Your reply should consist only of the lines from the one holding "Doprava zadarmo" to the last line of the data below, written out exactly and without pictures.
*** Block opens ***
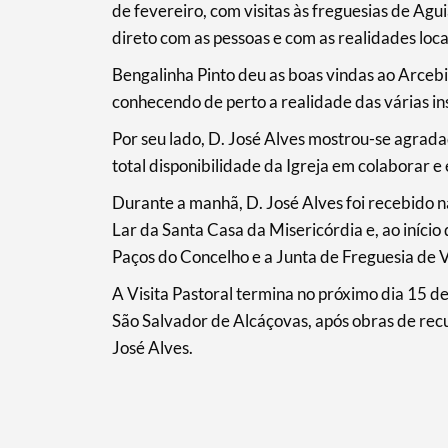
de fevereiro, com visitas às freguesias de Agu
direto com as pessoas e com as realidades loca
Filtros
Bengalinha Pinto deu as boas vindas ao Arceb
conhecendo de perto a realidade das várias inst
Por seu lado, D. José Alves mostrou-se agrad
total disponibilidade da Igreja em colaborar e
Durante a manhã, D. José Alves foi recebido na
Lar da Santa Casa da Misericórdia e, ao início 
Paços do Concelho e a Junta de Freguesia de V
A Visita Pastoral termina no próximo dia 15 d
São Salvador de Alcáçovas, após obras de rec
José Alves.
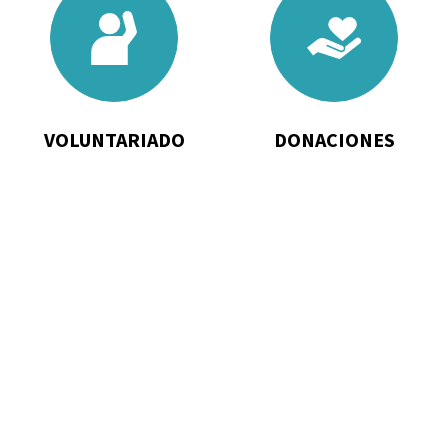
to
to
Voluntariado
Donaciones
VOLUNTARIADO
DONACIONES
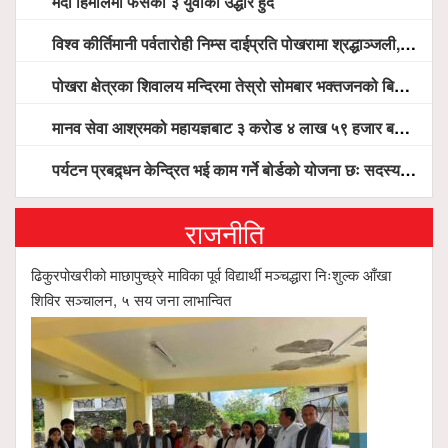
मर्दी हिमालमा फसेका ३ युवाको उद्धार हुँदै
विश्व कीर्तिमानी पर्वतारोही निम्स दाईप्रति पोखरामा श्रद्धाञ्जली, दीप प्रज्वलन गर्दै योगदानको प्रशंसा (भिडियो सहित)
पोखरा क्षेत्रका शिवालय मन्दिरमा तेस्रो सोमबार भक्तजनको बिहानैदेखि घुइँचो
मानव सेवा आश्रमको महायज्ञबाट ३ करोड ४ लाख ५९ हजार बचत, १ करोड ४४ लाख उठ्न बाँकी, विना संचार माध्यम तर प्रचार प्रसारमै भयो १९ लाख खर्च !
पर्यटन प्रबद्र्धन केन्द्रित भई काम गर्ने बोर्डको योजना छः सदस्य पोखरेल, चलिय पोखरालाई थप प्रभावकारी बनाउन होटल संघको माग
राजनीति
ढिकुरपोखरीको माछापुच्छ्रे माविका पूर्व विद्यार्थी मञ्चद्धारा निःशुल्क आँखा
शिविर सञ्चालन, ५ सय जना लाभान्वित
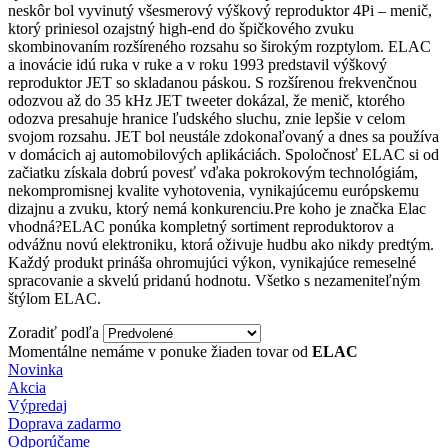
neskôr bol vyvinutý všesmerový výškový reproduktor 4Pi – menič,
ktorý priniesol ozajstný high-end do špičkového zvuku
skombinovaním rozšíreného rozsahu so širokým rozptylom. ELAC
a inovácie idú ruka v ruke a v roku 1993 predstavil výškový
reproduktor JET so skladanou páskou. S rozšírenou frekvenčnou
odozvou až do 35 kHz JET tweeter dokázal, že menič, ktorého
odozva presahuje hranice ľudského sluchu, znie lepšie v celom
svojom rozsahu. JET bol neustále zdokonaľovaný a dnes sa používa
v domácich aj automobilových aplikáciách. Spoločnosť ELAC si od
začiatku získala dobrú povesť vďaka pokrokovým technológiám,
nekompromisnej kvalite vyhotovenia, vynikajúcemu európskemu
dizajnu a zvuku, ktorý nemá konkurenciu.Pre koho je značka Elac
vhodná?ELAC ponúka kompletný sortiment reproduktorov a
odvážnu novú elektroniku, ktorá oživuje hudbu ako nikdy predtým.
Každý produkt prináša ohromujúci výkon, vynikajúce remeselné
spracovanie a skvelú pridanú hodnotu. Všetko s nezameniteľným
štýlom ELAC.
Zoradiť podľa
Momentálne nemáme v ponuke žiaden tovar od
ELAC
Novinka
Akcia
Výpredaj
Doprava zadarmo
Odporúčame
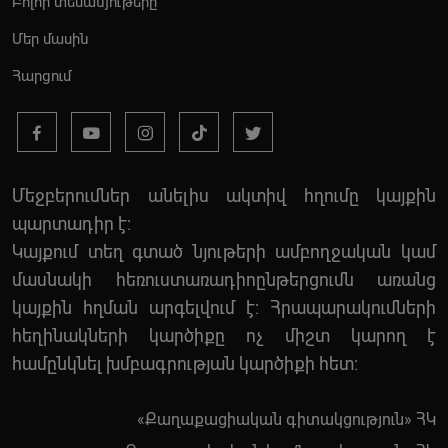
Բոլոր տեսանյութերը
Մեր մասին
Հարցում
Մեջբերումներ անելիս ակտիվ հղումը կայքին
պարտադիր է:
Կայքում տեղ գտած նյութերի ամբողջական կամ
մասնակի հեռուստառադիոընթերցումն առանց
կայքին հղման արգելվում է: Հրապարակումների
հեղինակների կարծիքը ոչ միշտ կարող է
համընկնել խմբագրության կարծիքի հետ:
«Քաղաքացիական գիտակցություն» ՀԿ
*** Block closes ***
Exercise response:
Doprava zadarmo
Odporúčame
Բոլոր տեսանյութերը
Մեր մասին
Հարցում
Մեջբերումներ անելիս ակտիվ հղումը կայքին
պարտադիր է:
Կայքում տեղ գտած նյութերի ամբողջական կամ
մասնակի հեռուստառադիոընթերցումն առանց
կայքին հղման արգելվում է: Հրապարակումների
հեղինակների կարծիքը ոչ միշտ կարող է
համընկնել խմբագրության կարծիքի հետ:
«Քաղաքացիական գիտակցություն» ՀԿ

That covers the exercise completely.